Jednomandatowe Okręgi Wyborcze - JOW-y. Zdaniem ich obrońców i zwolenników mają one stanowić remedium na deficyt demokratyczny. Obrońcy i zwolennicy JOW-ów twierdzą, iż jednomandatowe okręgi wyborcze umożliwią polskim obywatelom i wyborcom większy wpływ na parlamentarzystów. Albowiem, zgodnie z takim tokiem rozumowania, poseł czy senator musiałby bardziej liczyć się z opinią mieszkańców swojego okręgu (czyli wyborców, którzy mogą na niego zagłosować albo nie zagłosować), niż z opinią liderów ugrupowania politycznego, do którego należy. A więc JOW-y miałyby być taką metodą wyborczą, która doprowadzi do tego, iż to wyłącznie wyborcy i obywatele (a nie liderzy partyjni) będą decydowali kto zostanie parlamentarzystą, a kto nie; z kolei parlamentarzyści będą musieli słuchać obywateli swoich okręgów, co umożliwi obywatelom RP i wyborcom pełną kontrolę nad pracą Sejmu i nad procesem decyzyjnym w Polsce.

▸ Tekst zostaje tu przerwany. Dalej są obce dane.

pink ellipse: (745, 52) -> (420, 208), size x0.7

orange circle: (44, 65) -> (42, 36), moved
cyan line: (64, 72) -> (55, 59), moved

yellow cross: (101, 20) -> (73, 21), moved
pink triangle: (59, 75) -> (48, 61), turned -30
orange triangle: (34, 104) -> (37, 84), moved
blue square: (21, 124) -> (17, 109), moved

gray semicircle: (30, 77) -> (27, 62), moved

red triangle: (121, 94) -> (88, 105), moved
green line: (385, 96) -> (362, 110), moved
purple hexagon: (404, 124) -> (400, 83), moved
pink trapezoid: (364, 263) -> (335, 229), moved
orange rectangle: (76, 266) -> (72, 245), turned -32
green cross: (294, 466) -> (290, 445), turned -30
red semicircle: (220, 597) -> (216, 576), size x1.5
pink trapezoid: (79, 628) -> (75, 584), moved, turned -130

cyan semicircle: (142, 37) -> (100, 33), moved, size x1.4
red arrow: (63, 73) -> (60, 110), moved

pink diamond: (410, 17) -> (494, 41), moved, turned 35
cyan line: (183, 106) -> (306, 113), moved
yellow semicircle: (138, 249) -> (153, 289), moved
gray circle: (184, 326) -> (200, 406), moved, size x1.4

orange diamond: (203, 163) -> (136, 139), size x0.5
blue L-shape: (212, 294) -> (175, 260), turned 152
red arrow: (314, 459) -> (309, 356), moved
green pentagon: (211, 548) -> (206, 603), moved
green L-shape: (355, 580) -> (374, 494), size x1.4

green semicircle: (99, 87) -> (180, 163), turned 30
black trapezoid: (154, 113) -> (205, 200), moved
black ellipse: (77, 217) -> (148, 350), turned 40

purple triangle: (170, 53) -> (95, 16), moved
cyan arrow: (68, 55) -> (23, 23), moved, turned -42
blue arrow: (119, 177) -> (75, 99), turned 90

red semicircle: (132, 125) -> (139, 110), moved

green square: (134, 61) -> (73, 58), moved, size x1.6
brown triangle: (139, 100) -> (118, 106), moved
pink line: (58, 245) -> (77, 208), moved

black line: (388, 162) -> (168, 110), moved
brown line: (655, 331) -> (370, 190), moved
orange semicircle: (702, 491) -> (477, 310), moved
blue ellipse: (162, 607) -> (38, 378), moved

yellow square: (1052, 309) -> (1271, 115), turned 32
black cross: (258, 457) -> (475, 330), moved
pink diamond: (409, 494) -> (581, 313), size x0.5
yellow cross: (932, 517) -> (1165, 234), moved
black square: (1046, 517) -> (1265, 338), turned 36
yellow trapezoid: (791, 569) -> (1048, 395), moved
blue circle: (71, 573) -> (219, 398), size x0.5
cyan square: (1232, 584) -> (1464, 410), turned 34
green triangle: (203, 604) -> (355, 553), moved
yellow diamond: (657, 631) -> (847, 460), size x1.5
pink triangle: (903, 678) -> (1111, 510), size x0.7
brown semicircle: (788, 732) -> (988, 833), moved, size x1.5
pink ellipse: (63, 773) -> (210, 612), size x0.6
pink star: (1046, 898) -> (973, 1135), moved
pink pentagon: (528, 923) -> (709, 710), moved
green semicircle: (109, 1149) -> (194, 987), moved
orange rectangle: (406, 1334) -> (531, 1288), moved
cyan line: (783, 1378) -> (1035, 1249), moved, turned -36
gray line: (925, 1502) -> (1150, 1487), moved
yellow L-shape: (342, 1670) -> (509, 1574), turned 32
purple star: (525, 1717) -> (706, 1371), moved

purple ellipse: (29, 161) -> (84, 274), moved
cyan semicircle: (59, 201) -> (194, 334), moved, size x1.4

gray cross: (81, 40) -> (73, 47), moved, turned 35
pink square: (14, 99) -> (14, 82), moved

Jestem przeciwnikiem wprowadzenia okręgów jednomandatowych w Polsce. Albowiem, w mojej opinii, JOW-y nie są remedium na deficyt demokratyczny, a być może wręcz przeciwnie. Zaś uniezależnienie posłów od swoich liderów partyjnych, czy też odpartyjnienie wyborów parlamentarnych w systemie jednomandatowych okręgów wyborczych to mit, nie mający pokrycia w rzeczywistości (co zresztą da się zaobserwować w krajach, gdzie jednomandatowe okręgi wyborcze zostały przyjęte).
Zwolennicy JOW-ów twierdzą, że jednomandatowe okręgi wyborcze otworzą drogę do parlamentu każdemu, kto przekona do siebie wyborców. Czy można więc w przypadku wprowadzenia JOW-ów w Polsce wyobrazić sobie niezależnych, czy po prostu obywatelskich kandydatów na posłów i senatorów? Absolutnie nie.
W systemie JOW-oskim swą kandydaturę może przedstawić każdy - to fakt. Jednak pozostają jeszcze tzw. realia, wynikające z wymogów związanych z prowadzeniem kampanii wyborczej. Mówiąc wprost, wypromowanie kandydata wiąże się z wysokimi kosztami, zwłaszcza jeśli ów kandydat chce sprostać logistycznym wymogom działań promocyjnych. Spoty telewizyjne i radiowe, bilbordy, plakaty, ulotki, wynajem lokalu wyborczego, wynajem sal na spotkania wyborcze, catering itd. - to wszystko niesie za sobą wysokie koszty i bez wątpienia wymaga wysokich nakładów finansowych. A więc trudno sobie wyobrazić, iż przeciętny obywatel zarabiający średnią krajową będzie w stanie ponieść finansowe koszty związane z autopromocją i kampanią wyborczą. JOW-y nie otworzą drogi do parlamentu każdemu, lecz tylko temu, kogo będzie stać na zapłacenie sobie za kampanię wyborczą albo temu, komu ktoś (czy też jakaś partia) zapłaci za kampanię wyborczą.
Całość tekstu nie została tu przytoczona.